Mir wurde deutlich, dass die Orientierung am äußeren Schein, das innere Licht eines Menschen verblassen lässt. Es bleibt dann bei aller scheinbaren Vitalität, ein taubes Gefühl übrig: da ist soviel gestorben, da ist jemand sterbenskrank im Inneren. Vielleicht ist das überhaupt das größte Problem heutzutage, dass wir ständig Innen und Außen vertauschen, Wesentliches und Unwesentliches, Oberfläche und Tiefe.
Ich glaube, dass Gotteserfahrung aus einem Kontrast entsteht. Weil wir aber diesen Kontrast kaum noch erleben, fällt es uns heute schwer, Gott zu erfahren.
In früheren Zeiten war eine Selbstauffassung sehr verbreitet, nämlich: ich bin nur einer unter Vielen. Mein Leben ist nicht besonders einzigartig, ich bin nur ein Teil meiner Familie, meiner Sippe, meines Dorfes; und ich bin in vielerlei Zusammenhängen durchaus überflüssig, eigentlich unwichtig. „ich“ wurde früher noch kleingeschrieben, denn der Einzelne empfand sich dem Schicksal gegenüber wehrlos, er fühlte sich ausgeliefert. Eine Krankheit oder materielle Not konnte alles ins Wanken bringen, das Sterben wurde als dauerhafte Bedrohung erlebt. Überhaupt war so ein Menschenleben noch nicht in die Watte des Wohlstands gepackt, wie es heute doch für viele der Fall ist.

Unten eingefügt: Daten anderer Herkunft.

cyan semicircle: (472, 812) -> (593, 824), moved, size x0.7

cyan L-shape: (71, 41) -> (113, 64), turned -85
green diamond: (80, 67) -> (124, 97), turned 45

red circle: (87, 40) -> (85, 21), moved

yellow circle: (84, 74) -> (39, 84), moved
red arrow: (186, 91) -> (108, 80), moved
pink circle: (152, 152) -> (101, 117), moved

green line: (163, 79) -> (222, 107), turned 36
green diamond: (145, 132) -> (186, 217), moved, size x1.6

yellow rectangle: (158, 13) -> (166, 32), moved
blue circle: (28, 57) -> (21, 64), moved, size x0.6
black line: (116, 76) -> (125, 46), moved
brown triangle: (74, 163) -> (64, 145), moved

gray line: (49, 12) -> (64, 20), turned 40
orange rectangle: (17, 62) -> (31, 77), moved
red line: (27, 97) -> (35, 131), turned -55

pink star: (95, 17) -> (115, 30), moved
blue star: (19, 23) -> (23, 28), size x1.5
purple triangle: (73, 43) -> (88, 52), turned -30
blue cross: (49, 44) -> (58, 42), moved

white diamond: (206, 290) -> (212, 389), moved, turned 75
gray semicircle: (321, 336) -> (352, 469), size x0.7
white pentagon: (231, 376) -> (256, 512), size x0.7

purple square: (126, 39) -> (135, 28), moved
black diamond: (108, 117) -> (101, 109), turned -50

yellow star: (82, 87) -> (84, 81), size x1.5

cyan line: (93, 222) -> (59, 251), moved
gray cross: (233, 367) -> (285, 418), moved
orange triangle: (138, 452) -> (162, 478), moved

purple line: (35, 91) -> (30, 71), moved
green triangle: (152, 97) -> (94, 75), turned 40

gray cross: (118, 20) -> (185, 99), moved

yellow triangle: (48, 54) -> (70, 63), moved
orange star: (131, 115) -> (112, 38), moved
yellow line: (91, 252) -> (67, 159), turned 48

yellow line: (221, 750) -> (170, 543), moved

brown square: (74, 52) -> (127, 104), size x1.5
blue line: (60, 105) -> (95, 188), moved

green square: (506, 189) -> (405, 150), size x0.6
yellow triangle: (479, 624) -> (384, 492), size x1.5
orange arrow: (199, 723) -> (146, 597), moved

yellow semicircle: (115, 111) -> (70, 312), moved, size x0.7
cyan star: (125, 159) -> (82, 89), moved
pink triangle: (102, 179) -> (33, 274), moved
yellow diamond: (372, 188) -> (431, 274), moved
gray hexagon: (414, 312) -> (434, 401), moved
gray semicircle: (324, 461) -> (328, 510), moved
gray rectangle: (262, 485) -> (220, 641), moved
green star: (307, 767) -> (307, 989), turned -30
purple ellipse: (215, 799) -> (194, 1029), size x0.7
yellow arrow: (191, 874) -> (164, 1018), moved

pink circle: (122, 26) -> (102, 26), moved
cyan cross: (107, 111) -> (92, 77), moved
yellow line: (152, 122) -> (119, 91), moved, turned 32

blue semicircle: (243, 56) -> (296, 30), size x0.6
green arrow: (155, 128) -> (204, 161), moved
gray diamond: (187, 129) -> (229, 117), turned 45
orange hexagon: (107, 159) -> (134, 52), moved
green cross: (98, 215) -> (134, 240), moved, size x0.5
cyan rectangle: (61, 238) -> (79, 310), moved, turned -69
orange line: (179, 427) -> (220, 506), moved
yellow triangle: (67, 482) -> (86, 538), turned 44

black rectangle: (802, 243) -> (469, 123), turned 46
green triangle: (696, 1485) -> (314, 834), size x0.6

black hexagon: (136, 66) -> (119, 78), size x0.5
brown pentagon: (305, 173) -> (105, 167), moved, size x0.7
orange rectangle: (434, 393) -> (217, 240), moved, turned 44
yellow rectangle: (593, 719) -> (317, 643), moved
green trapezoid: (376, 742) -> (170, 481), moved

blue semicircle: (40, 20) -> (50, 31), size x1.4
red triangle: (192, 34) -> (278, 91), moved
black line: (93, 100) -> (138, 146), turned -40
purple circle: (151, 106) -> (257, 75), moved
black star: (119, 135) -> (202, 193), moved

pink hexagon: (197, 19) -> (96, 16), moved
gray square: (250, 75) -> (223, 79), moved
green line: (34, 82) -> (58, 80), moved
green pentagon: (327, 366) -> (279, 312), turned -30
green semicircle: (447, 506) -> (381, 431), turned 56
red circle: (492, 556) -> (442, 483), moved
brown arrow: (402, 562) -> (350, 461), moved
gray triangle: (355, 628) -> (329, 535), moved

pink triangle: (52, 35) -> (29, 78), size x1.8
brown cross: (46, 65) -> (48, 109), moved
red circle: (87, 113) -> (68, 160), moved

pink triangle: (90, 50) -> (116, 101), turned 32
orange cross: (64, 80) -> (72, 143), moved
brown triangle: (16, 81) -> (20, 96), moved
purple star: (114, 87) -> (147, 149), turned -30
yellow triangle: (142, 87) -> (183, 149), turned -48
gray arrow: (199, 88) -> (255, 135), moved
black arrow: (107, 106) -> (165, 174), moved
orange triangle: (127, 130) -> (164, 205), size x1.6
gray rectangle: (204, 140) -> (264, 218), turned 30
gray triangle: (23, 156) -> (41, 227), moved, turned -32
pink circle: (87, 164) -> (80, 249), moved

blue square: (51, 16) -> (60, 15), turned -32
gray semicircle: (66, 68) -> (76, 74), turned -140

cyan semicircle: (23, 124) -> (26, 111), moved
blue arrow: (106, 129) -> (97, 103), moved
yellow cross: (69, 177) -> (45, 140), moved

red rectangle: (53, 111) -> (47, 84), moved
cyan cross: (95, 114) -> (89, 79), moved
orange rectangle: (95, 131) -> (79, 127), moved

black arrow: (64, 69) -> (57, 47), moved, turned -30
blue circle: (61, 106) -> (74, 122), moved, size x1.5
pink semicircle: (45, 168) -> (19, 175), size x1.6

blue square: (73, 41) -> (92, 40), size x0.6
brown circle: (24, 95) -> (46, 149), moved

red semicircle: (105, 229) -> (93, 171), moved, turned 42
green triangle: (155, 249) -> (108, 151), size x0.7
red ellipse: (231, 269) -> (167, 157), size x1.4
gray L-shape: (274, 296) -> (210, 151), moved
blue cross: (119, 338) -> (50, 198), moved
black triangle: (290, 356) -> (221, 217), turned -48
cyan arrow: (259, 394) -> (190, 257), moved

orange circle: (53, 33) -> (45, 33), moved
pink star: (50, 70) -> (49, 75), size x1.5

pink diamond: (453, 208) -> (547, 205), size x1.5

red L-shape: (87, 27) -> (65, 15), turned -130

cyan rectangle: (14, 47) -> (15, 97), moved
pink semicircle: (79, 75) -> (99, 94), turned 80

Dazu kam das Grundempfinden, das sich etwa im Psalm ausdrückt: „Wenn ich sehe die Himmel, deiner Finger Werk, den Mond und die Sterne, die du bereitet hast: was ist der Mensch, dass du seiner gedenkst, und des Menschen Kind, dass du dich seiner annimmst?“ (Ps 8,4.5) Was ist der Mensch eigentlich wert im Angesicht der Herrlichkeit Gottes? Wie klein ist der Mensch letztlich, wie unbedeutend im Vergleich zur Größe der Natur. Noch Blaise Pascal erschauerte vor der Unendlichkeit der Schöpfung, der Unendlichkeit im Großen: Sterne, Galaxien, Universen und der Unendlichkeit im Kleinen: Zellen, Atome, Strings und Quarks.
Diesem Bewusstsein der Bedeutungslosigkeit des Menschen und durchaus auch der Gleichgültigkeit Gottes gegenüber stellt sich dann aber in der jüdisch-christlichen Überlieferung eine andere Gotteserfahrung entgegen. Das kleine Volk Israel, vollkommen unbedeutend im Vergleich zu den Global-player-Völkern: Ägypten, Assyrien oder Babylonien ist von Gott erwählt worden; ja es war und ist Gottes geliebtes Gegenüber. Und der einzelne Mensch, das Menschenkind, vom Schicksal gebeutelt, aussätzig und ausgesetzt, arm und gebrochen wird durch den Menschensohn Jesus gesehen, angesprochen und zurechtgebracht. Was für eine Aufwertung des einzelnen Menschen? Der große Gott steigt in die menschliche Bedeutungslosigkeit hinab!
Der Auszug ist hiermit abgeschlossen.